Exercise brief:
Starting at the line with "Consumer Information (453, 1580)", return every line through the final one of the data, word for word. Pictures stay out.

Data extracts:
——
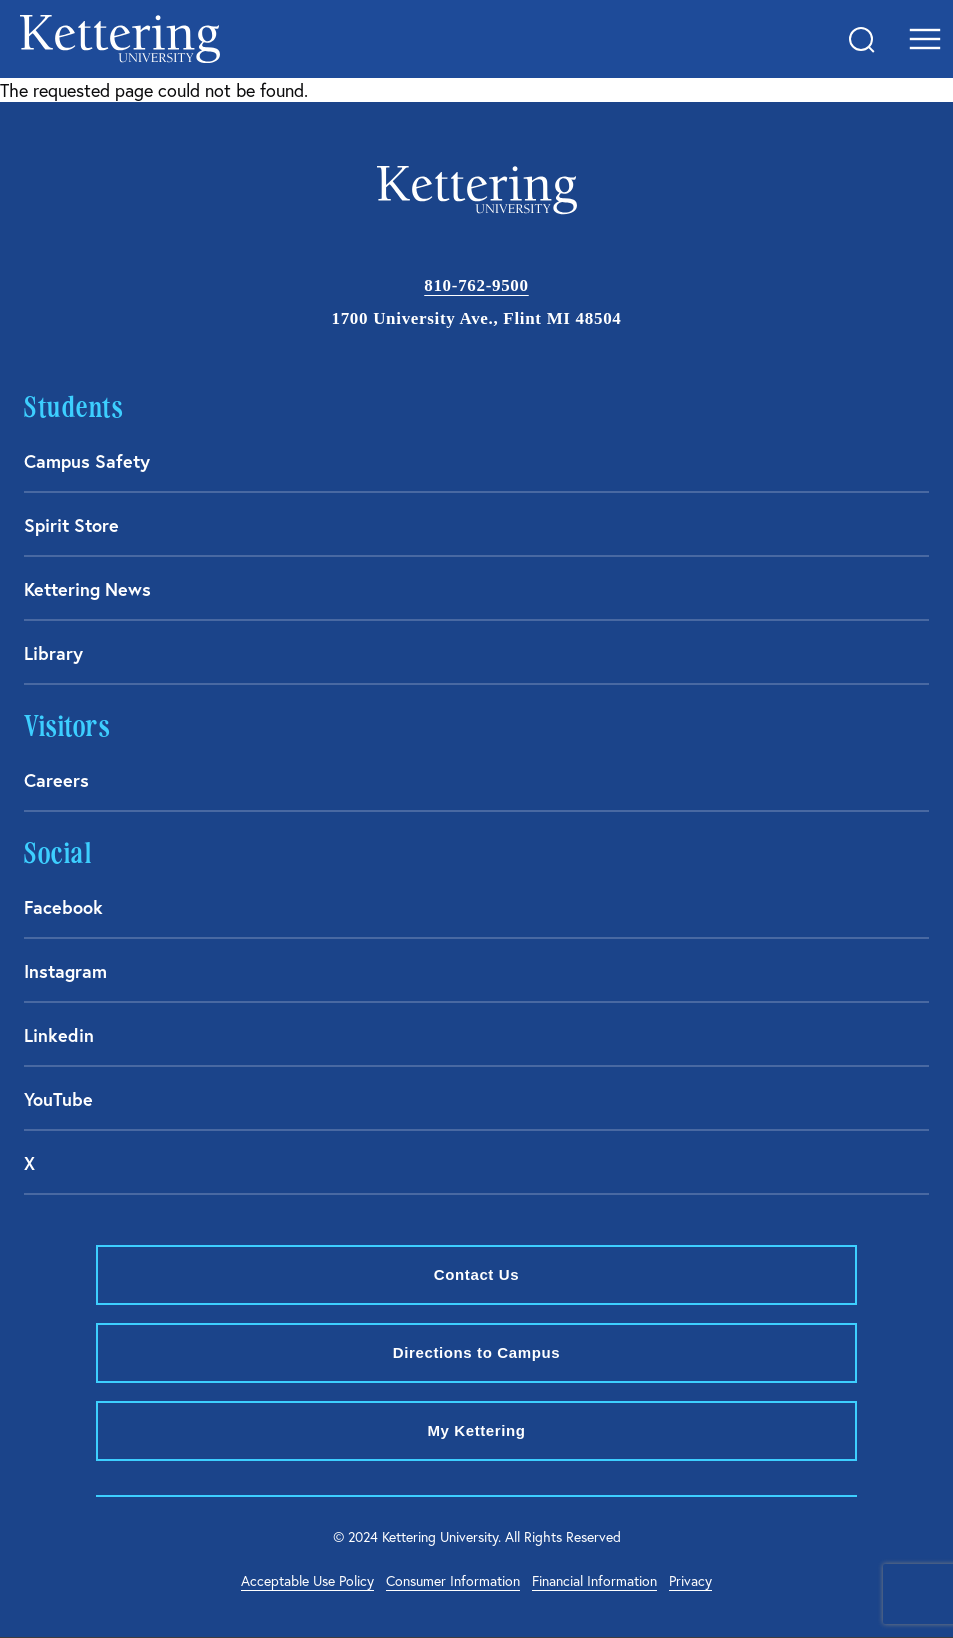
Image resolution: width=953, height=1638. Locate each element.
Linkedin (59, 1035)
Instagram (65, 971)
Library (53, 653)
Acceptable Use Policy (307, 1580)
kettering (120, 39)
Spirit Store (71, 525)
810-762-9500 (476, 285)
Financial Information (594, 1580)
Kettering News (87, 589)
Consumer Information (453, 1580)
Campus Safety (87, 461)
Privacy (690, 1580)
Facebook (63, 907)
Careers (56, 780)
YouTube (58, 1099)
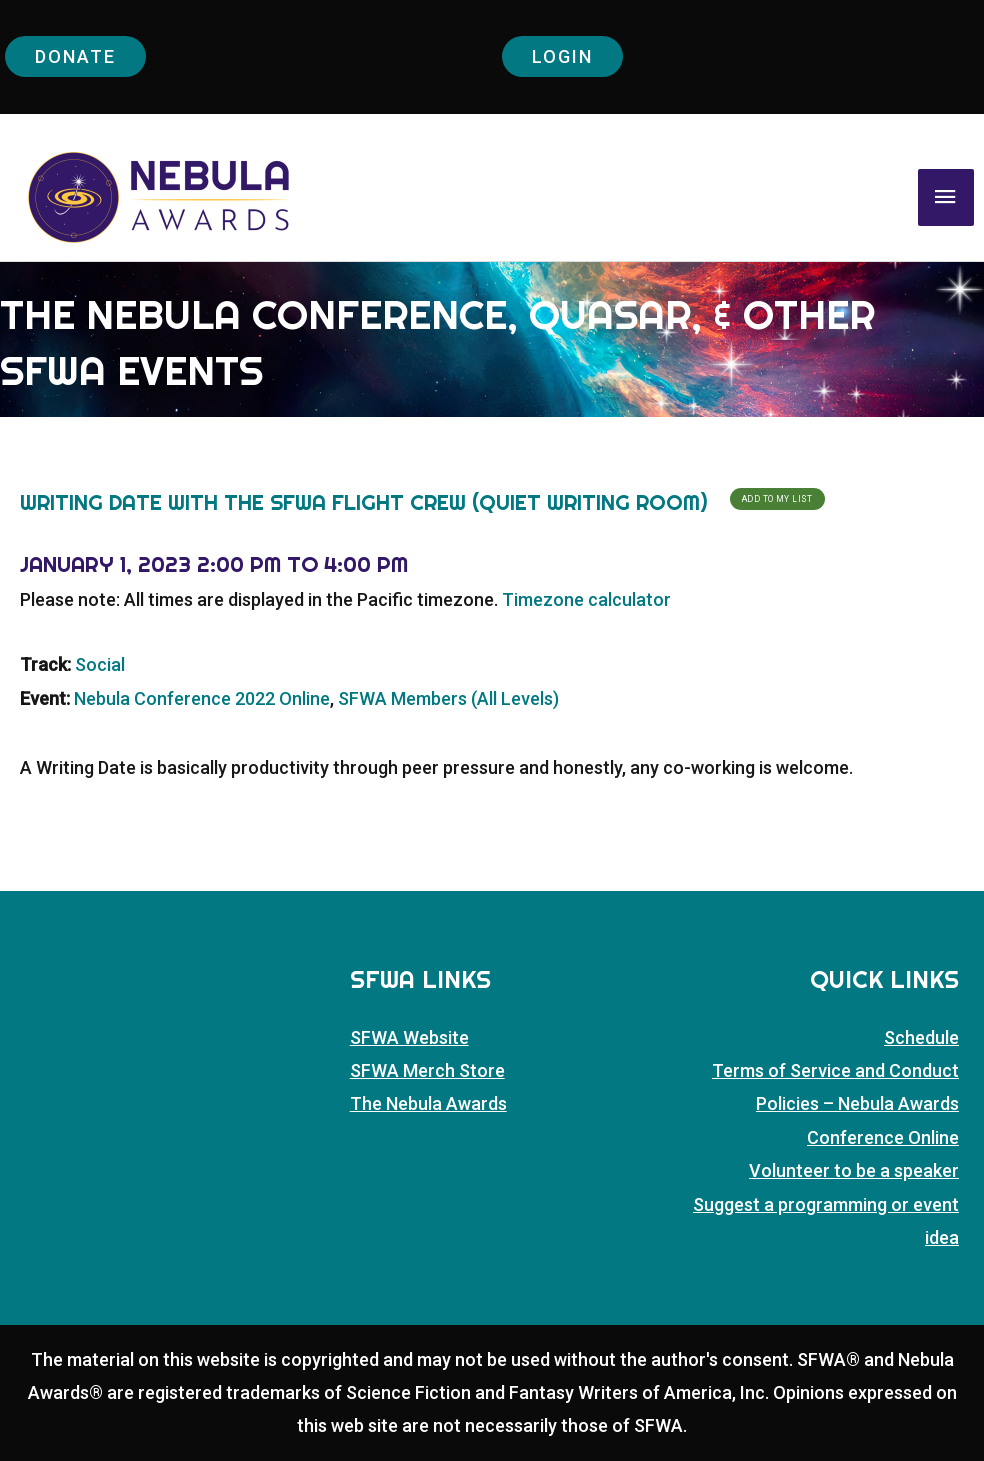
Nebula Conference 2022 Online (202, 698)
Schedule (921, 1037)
——
Task response:
Consumer Information (453, 1580)
Campus Safety (87, 461)
Privacy (690, 1580)
Facebook (63, 907)
Careers (56, 780)
YouTube (58, 1099)
Nebula Conference 2022 Online (202, 698)
Schedule (921, 1037)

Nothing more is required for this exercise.